As a Supreme Court announcement on the Affordable Care Act nears, the volume on the rhetoric is rising almost to the pitch it was before President Obama signed the bill into law. House Speaker John Boehner is promising to eviscerate the law if it is upheld so that President Obama won’t be able to boast about success during the coming election season. GOP nominee Mitt Romney is denying he had anything to do with the Massachusetts plan on which the federal law is based. He now says he would work to repeal the ACA.
So, what about the good of the American people? Is our current “system” really worth defending? Are we really OK with more than 45,000 unnecessary deaths a year and hundreds of thousands of bankruptcies because of massive medical bills?
Big Insurance is fighting anything that will pinch its profits, and the GOP spin machine is talking about how the ACA will remove all control of their health care from people, and how the system will drown in an avalanche of paperwork.
But over here on the left with the ghost of Ted Kennedy, we’re talking about how to expand coverage, possibly to single-payer.
Here’s a little truth for you: Medicare spends 97 percent of its funds on direct services; health insurance companies are whining about having to spend 80 percent of the money they take in from customers on care. Why? Because of executive pay and bonuses, lobbying, advertising, marketing.
Here’s another uncomfortable fact for the right: Since 1970, the number of physicians has less than doubled, while administrators’ jobs have grown by about 3,200 percent, according to figures from the U.S. Bureau of Labor statistics. Those administrators work for insurance companies and for doctors’ offices, mainly because doctors need so much help coping with the different forms, codes and requirements of each insurance company. In the US, we spend more than $700 per person on health care administration than they do in Canada, which has a national system.

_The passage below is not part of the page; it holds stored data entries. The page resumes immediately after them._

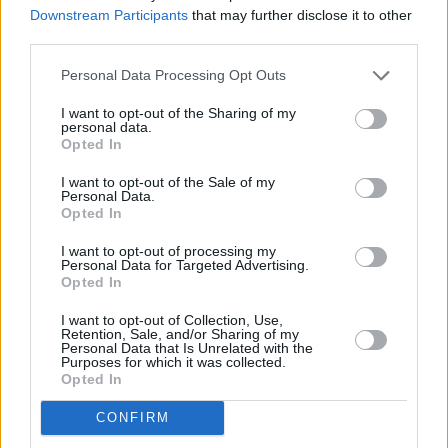
Downstream Participants
that may further disclose it to other
third parties.
Personal Data Processing Opt Outs
I want to opt-out of the Sharing of my
personal data.
Opted In
I want to opt-out of the Sale of my
Personal Data.
Opted In
ΗΠΑ-Ελλάδα: Υπεγράφη η συμφωνία ONEX-
I want to opt-out of processing my
Personal Data for Targeted Advertising.
Hanwha για ναυπηγική και ενεργειακή
Opted In
συνεργασία
I want to opt-out of Collection, Use,
Retention, Sale, and/or Sharing of my
Personal Data that Is Unrelated with the
Purposes for which it was collected.
Opted In
CONFIRM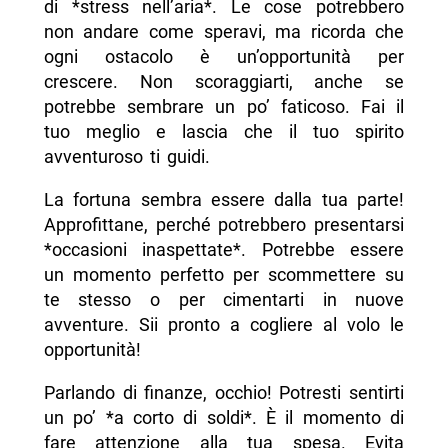
di *stress nell’aria*. Le cose potrebbero
non andare come speravi, ma ricorda che
ogni ostacolo è un’opportunità per
crescere. Non scoraggiarti, anche se
potrebbe sembrare un po’ faticoso. Fai il
tuo meglio e lascia che il tuo spirito
avventuroso ti guidi.
La fortuna sembra essere dalla tua parte!
Approfittane, perché potrebbero presentarsi
*occasioni inaspettate*. Potrebbe essere
un momento perfetto per scommettere su
te stesso o per cimentarti in nuove
avventure. Sii pronto a cogliere al volo le
opportunità!
Parlando di finanze, occhio! Potresti sentirti
un po’ *a corto di soldi*. È il momento di
fare attenzione alla tua spesa. Evita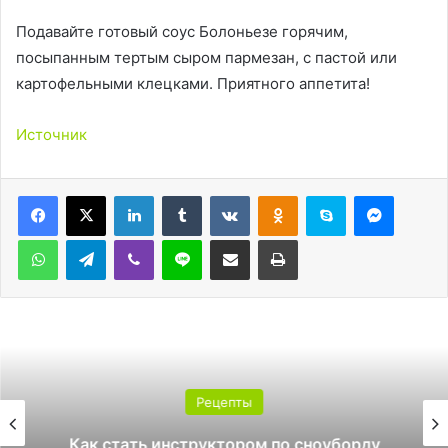
Подавайте готовый соус Болоньезе горячим,
посыпанным тертым сыром пармезан, с пастой или
картофельными клецками. Приятного аппетита!
Источник
LinkedIn
Tumblr
Вконтакте
Одноклассники
Skype
Messen
WhatsApp
Telegram
Viber
Line
Поделиться через электронную почту
Печатать
Рецепты
Как стать инструктором по сноуборду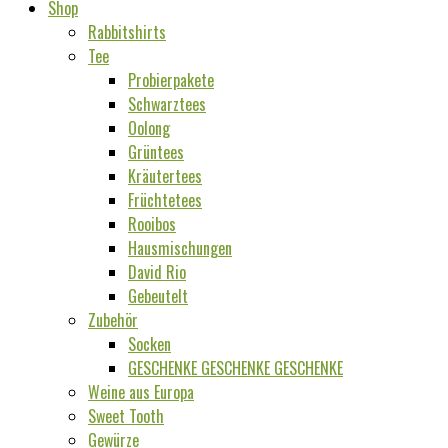
Shop
Rabbitshirts
Tee
Probierpakete
Schwarztees
Oolong
Grüntees
Kräutertees
Früchtetees
Rooibos
Hausmischungen
David Rio
Gebeutelt
Zubehör
Socken
GESCHENKE GESCHENKE GESCHENKE
Weine aus Europa
Sweet Tooth
Gewürze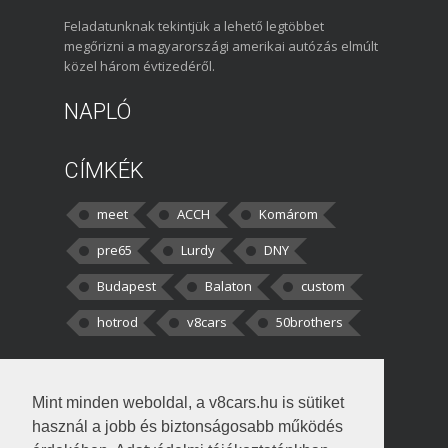
Feladatunknak tekintjük a lehető legtöbbet
megőrizni a magyarországi amerikai autózás elmúlt
közel három évtizedéről.
NAPLÓ
CÍMKÉK
meet
ACCH
Komárom
pre65
Lurdy
DNY
Budapest
Balaton
custom
hotrod
v8cars
50brothers
HOZZÁSZÓLÁSOK
Mint minden weboldal, a v8cars.hu is sütiket
kortisz:
Elszúrtam! Én csak két
használ a jobb és biztonságosabb működés
darabbaal számoltam. Nem tudtam, hogy fél autót,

About 31 percent of everything we spend on health care goes to this administrative mess, and the worst of it comes from the private sector. Under an improved Medicaid-for-all system, bills would go to one place; forms and codes would be universal instead of having a different set for each of dozens of companies.
If everyone has the same coverage, there will be no tricks to deny people coverage, such as denying a claim for a colonoscopy because it was done in a doctor’s office instead of a free-standing clinic.
Doctors and patients can make decisions based on the needs of the patient, not on what the insurance company will or will not pay for. The bureaucrats who interfere with doctor-patient decisions work for the insurance companies, not the people.
A nurse complained to me a couple years ago that she was on the telephone with a Medicare representative for almost two hours as they tried to come up with a code that would pay for what the patient needed.
I told her a private insurance company would have denied the care and hung up, and she agreed that likely would have been the case. The bureaucrats in the government might be somewhat burned out, but they aren’t eligible for a bonus just for denying you care.
We could save somewhere between 45,000 and 101,000 lives every year because we all would have access to appropriate health care, not to mention the money saved by managing chronic illnesses so they don’t become crisis care.
Insurance companies are spending billions to avoid letting everyone have access to care because there’s no money in it for them.
We are the only one of the so-called wealthy nations that does not see health care as a basic human right.
No matter what the Supreme Court decides in June, we all need to demand a better solution — one that puts people before corporate profits.